RECORDS TO PROCESS =>
• • • • • • •
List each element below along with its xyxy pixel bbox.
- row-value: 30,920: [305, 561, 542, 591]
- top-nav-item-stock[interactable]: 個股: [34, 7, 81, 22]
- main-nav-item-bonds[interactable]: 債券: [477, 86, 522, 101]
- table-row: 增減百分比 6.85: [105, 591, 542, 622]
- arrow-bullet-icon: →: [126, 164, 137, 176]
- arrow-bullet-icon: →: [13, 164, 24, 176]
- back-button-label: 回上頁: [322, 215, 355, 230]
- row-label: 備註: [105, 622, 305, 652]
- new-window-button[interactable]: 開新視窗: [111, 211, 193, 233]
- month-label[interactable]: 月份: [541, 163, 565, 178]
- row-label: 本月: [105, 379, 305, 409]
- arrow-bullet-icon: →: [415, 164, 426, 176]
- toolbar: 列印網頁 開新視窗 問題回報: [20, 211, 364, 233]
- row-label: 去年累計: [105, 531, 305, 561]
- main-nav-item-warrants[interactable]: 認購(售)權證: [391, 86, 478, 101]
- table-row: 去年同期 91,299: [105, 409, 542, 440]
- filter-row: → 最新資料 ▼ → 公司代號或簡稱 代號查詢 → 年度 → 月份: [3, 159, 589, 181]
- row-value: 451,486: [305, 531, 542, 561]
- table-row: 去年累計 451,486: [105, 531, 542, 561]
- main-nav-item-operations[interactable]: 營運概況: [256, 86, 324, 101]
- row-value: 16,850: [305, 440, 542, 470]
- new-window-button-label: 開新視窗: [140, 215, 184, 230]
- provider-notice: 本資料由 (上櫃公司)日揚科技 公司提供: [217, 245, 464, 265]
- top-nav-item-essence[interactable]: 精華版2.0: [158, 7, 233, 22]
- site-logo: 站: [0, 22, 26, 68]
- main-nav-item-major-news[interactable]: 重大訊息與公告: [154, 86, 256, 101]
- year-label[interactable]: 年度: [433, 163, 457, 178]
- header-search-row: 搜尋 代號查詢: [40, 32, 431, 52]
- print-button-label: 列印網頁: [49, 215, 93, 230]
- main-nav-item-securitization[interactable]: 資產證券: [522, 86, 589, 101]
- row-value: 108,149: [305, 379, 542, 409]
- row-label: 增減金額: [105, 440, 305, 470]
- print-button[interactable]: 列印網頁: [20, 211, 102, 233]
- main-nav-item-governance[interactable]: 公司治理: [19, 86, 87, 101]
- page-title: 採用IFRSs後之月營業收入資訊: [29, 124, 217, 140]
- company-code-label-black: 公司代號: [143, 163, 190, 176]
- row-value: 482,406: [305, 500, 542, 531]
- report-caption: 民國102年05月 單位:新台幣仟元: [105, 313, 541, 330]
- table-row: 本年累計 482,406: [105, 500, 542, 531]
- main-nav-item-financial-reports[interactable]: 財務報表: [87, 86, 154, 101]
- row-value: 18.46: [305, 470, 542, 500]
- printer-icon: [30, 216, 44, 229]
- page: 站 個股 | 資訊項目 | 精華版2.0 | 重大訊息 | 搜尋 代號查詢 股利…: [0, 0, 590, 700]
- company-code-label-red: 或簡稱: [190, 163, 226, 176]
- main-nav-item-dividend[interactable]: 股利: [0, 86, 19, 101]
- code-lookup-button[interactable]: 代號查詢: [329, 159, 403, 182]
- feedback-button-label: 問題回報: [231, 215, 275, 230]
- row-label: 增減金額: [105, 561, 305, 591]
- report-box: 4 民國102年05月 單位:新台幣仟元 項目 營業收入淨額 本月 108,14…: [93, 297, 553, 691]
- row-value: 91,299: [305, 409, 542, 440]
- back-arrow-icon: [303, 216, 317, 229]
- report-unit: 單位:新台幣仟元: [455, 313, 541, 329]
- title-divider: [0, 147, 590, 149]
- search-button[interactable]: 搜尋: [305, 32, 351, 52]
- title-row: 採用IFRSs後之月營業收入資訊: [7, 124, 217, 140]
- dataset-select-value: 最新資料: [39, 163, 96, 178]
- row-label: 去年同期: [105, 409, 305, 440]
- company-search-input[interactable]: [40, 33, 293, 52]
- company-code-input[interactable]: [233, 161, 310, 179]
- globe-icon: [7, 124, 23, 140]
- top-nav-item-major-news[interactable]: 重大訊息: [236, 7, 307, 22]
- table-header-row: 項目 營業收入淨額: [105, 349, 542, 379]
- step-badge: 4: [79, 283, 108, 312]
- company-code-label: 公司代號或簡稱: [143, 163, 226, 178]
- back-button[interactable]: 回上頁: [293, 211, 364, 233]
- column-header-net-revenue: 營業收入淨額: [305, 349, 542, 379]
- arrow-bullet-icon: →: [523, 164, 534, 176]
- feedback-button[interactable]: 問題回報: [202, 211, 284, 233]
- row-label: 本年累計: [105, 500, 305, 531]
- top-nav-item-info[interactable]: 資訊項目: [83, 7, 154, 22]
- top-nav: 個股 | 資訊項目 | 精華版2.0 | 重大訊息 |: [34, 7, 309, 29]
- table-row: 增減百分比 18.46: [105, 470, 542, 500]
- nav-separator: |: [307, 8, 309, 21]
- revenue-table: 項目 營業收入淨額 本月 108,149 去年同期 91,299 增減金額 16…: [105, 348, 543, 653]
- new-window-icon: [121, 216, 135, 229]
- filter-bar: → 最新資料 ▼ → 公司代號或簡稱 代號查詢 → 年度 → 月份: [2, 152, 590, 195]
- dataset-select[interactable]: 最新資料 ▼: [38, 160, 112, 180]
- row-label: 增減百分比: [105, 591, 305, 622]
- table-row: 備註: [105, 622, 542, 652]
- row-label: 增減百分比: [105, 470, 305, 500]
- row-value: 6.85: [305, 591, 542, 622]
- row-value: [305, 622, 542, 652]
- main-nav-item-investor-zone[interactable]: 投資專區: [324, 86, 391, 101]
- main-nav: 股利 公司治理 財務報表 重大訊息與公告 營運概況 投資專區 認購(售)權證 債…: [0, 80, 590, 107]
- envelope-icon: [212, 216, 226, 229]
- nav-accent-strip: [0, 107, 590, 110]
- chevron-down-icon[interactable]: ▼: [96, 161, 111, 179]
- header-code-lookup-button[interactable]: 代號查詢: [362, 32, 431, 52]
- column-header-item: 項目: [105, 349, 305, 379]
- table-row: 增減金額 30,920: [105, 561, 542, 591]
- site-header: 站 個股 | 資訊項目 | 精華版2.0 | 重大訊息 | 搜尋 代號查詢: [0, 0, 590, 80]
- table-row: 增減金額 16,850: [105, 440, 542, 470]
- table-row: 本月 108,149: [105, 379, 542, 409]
• • • • • • •
YOUR ASSIGNMENT =>
Nothing above should be left out; write out every record exactly.

SOLUTION BELOW =>
List each element below along with its xyxy pixel bbox.
- row-value: 30,920: [305, 561, 542, 591]
- top-nav-item-stock[interactable]: 個股: [34, 7, 81, 22]
- main-nav-item-bonds[interactable]: 債券: [477, 86, 522, 101]
- table-row: 增減百分比 6.85: [105, 591, 542, 622]
- arrow-bullet-icon: →: [126, 164, 137, 176]
- arrow-bullet-icon: →: [13, 164, 24, 176]
- back-button-label: 回上頁: [322, 215, 355, 230]
- row-label: 備註: [105, 622, 305, 652]
- new-window-button[interactable]: 開新視窗: [111, 211, 193, 233]
- month-label[interactable]: 月份: [541, 163, 565, 178]
- row-label: 本月: [105, 379, 305, 409]
- arrow-bullet-icon: →: [415, 164, 426, 176]
- toolbar: 列印網頁 開新視窗 問題回報: [20, 211, 364, 233]
- row-label: 去年累計: [105, 531, 305, 561]
- main-nav-item-warrants[interactable]: 認購(售)權證: [391, 86, 478, 101]
- table-row: 去年同期 91,299: [105, 409, 542, 440]
- filter-row: → 最新資料 ▼ → 公司代號或簡稱 代號查詢 → 年度 → 月份: [3, 159, 589, 181]
- row-value: 451,486: [305, 531, 542, 561]
- table-row: 去年累計 451,486: [105, 531, 542, 561]
- main-nav-item-operations[interactable]: 營運概況: [256, 86, 324, 101]
- row-value: 16,850: [305, 440, 542, 470]
- new-window-button-label: 開新視窗: [140, 215, 184, 230]
- provider-notice: 本資料由 (上櫃公司)日揚科技 公司提供: [217, 245, 464, 265]
- top-nav-item-essence[interactable]: 精華版2.0: [158, 7, 233, 22]
- site-logo: 站: [0, 22, 26, 68]
- main-nav-item-major-news[interactable]: 重大訊息與公告: [154, 86, 256, 101]
- year-label[interactable]: 年度: [433, 163, 457, 178]
- header-search-row: 搜尋 代號查詢: [40, 32, 431, 52]
- print-button-label: 列印網頁: [49, 215, 93, 230]
- main-nav-item-securitization[interactable]: 資產證券: [522, 86, 589, 101]
- row-value: 108,149: [305, 379, 542, 409]
- row-label: 增減金額: [105, 440, 305, 470]
- print-button[interactable]: 列印網頁: [20, 211, 102, 233]
- main-nav-item-governance[interactable]: 公司治理: [19, 86, 87, 101]
- page-title: 採用IFRSs後之月營業收入資訊: [29, 124, 217, 140]
- company-code-label-black: 公司代號: [143, 163, 190, 176]
- row-value: 482,406: [305, 500, 542, 531]
- report-caption: 民國102年05月 單位:新台幣仟元: [105, 313, 541, 330]
- table-row: 本年累計 482,406: [105, 500, 542, 531]
- main-nav-item-financial-reports[interactable]: 財務報表: [87, 86, 154, 101]
- row-value: 18.46: [305, 470, 542, 500]
- printer-icon: [30, 216, 44, 229]
- page: 站 個股 | 資訊項目 | 精華版2.0 | 重大訊息 | 搜尋 代號查詢 股利…: [0, 0, 590, 700]
- company-code-label-red: 或簡稱: [190, 163, 226, 176]
- main-nav-item-dividend[interactable]: 股利: [0, 86, 19, 101]
- code-lookup-button[interactable]: 代號查詢: [329, 159, 403, 182]
- feedback-button-label: 問題回報: [231, 215, 275, 230]
- row-label: 增減金額: [105, 561, 305, 591]
- report-box: 4 民國102年05月 單位:新台幣仟元 項目 營業收入淨額 本月 108,14…: [93, 297, 553, 691]
- row-value: 91,299: [305, 409, 542, 440]
- back-arrow-icon: [303, 216, 317, 229]
- report-unit: 單位:新台幣仟元: [455, 313, 541, 329]
- title-divider: [0, 147, 590, 149]
- search-button[interactable]: 搜尋: [305, 32, 351, 52]
- title-row: 採用IFRSs後之月營業收入資訊: [7, 124, 217, 140]
- dataset-select-value: 最新資料: [39, 163, 96, 178]
- row-label: 去年同期: [105, 409, 305, 440]
- company-search-input[interactable]: [40, 33, 293, 52]
- company-code-input[interactable]: [233, 161, 310, 179]
- globe-icon: [7, 124, 23, 140]
- top-nav-item-major-news[interactable]: 重大訊息: [236, 7, 307, 22]
- table-header-row: 項目 營業收入淨額: [105, 349, 542, 379]
- step-badge: 4: [79, 283, 108, 312]
- company-code-label: 公司代號或簡稱: [143, 163, 226, 178]
- back-button[interactable]: 回上頁: [293, 211, 364, 233]
- column-header-net-revenue: 營業收入淨額: [305, 349, 542, 379]
- arrow-bullet-icon: →: [523, 164, 534, 176]
- feedback-button[interactable]: 問題回報: [202, 211, 284, 233]
- row-label: 本年累計: [105, 500, 305, 531]
- top-nav-item-info[interactable]: 資訊項目: [83, 7, 154, 22]
- top-nav: 個股 | 資訊項目 | 精華版2.0 | 重大訊息 |: [34, 7, 309, 29]
- table-row: 增減百分比 18.46: [105, 470, 542, 500]
- nav-separator: |: [307, 8, 309, 21]
- revenue-table: 項目 營業收入淨額 本月 108,149 去年同期 91,299 增減金額 16…: [105, 348, 543, 653]
- new-window-icon: [121, 216, 135, 229]
- filter-bar: → 最新資料 ▼ → 公司代號或簡稱 代號查詢 → 年度 → 月份: [2, 152, 590, 195]
- dataset-select[interactable]: 最新資料 ▼: [38, 160, 112, 180]
- row-label: 增減百分比: [105, 591, 305, 622]
- table-row: 備註: [105, 622, 542, 652]
- row-label: 增減百分比: [105, 470, 305, 500]
- row-value: 6.85: [305, 591, 542, 622]
- row-value: [305, 622, 542, 652]
- main-nav-item-investor-zone[interactable]: 投資專區: [324, 86, 391, 101]
- main-nav: 股利 公司治理 財務報表 重大訊息與公告 營運概況 投資專區 認購(售)權證 債…: [0, 80, 590, 107]
- envelope-icon: [212, 216, 226, 229]
- nav-accent-strip: [0, 107, 590, 110]
- chevron-down-icon[interactable]: ▼: [96, 161, 111, 179]
- header-code-lookup-button[interactable]: 代號查詢: [362, 32, 431, 52]
- column-header-item: 項目: [105, 349, 305, 379]
- table-row: 增減金額 30,920: [105, 561, 542, 591]
- site-header: 站 個股 | 資訊項目 | 精華版2.0 | 重大訊息 | 搜尋 代號查詢: [0, 0, 590, 80]
- table-row: 增減金額 16,850: [105, 440, 542, 470]
- table-row: 本月 108,149: [105, 379, 542, 409]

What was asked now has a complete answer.